→ Exercise details
Tally up how many lines in the listing below contain the string "week", and give only the total.
○ ○ ○ ○ ○
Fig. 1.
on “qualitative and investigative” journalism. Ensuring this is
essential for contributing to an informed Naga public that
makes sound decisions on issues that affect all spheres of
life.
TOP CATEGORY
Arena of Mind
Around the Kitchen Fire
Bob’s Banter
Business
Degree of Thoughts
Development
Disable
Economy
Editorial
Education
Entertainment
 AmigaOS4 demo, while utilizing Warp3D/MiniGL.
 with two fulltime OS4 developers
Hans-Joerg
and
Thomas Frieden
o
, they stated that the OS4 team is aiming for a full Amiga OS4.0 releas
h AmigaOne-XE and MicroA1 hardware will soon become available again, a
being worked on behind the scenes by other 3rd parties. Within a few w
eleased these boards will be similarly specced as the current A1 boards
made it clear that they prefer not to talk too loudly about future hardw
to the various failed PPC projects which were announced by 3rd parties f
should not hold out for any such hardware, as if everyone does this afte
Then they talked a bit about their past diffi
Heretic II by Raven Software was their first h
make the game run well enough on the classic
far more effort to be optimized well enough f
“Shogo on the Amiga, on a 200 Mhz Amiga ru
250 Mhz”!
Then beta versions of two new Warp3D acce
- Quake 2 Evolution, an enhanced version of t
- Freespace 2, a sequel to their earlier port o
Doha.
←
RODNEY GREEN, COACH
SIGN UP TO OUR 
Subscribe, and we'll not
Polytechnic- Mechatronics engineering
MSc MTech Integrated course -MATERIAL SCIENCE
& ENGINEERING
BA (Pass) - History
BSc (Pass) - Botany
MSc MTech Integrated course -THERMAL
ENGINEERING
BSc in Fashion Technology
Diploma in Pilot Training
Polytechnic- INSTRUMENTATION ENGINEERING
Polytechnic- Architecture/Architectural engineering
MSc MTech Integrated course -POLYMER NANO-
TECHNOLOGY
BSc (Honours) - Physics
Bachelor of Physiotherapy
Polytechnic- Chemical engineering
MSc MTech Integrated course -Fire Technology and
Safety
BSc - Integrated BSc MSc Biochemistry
○ ○ ○ ○ ○
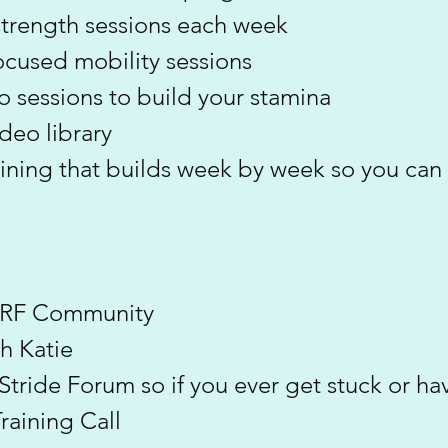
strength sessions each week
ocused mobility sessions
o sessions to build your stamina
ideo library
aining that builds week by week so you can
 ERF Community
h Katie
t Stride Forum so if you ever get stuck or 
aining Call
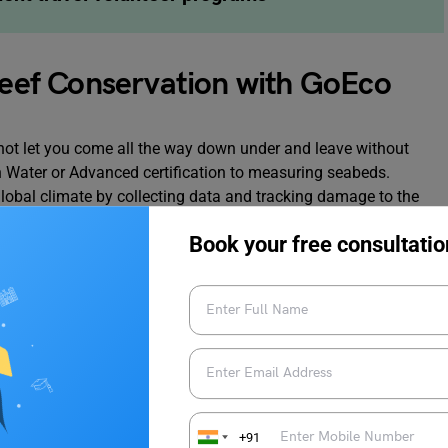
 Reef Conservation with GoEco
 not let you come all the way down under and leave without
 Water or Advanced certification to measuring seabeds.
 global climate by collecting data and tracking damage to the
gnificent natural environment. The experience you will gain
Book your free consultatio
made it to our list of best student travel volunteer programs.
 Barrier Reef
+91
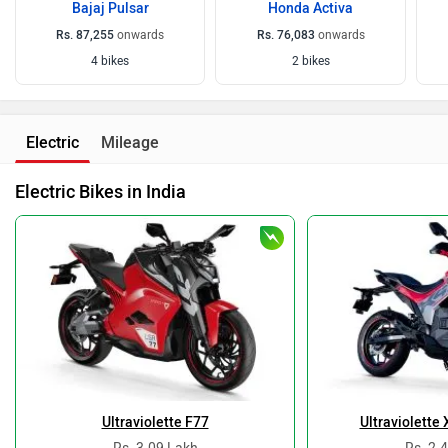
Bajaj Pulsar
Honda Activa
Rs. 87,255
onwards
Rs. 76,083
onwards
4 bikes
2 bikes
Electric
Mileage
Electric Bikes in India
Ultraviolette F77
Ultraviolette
○ ○ ○ ○ ○
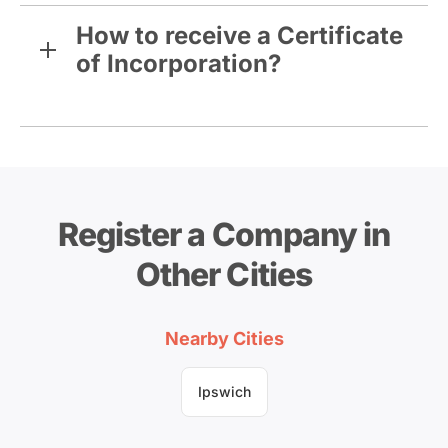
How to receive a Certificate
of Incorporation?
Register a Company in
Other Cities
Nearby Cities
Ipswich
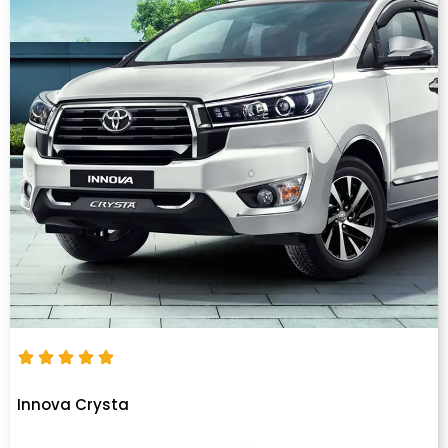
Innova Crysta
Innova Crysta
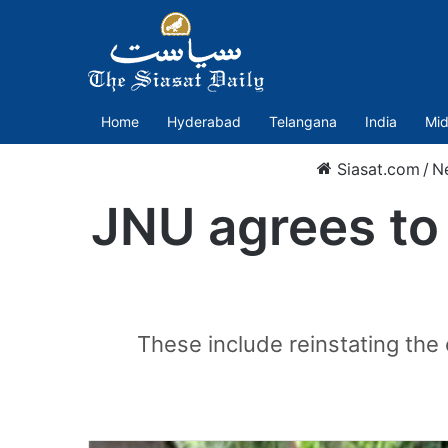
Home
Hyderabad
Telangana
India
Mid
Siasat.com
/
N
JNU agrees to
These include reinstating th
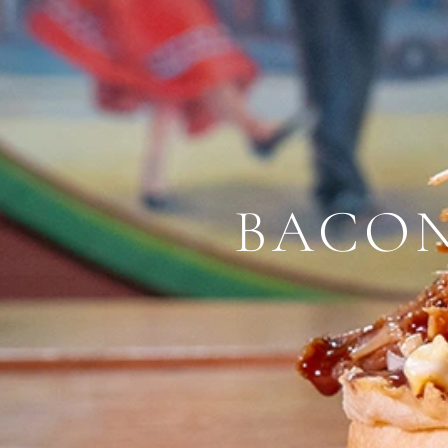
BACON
○ ○ ○ ○ ○
→ Solution below
2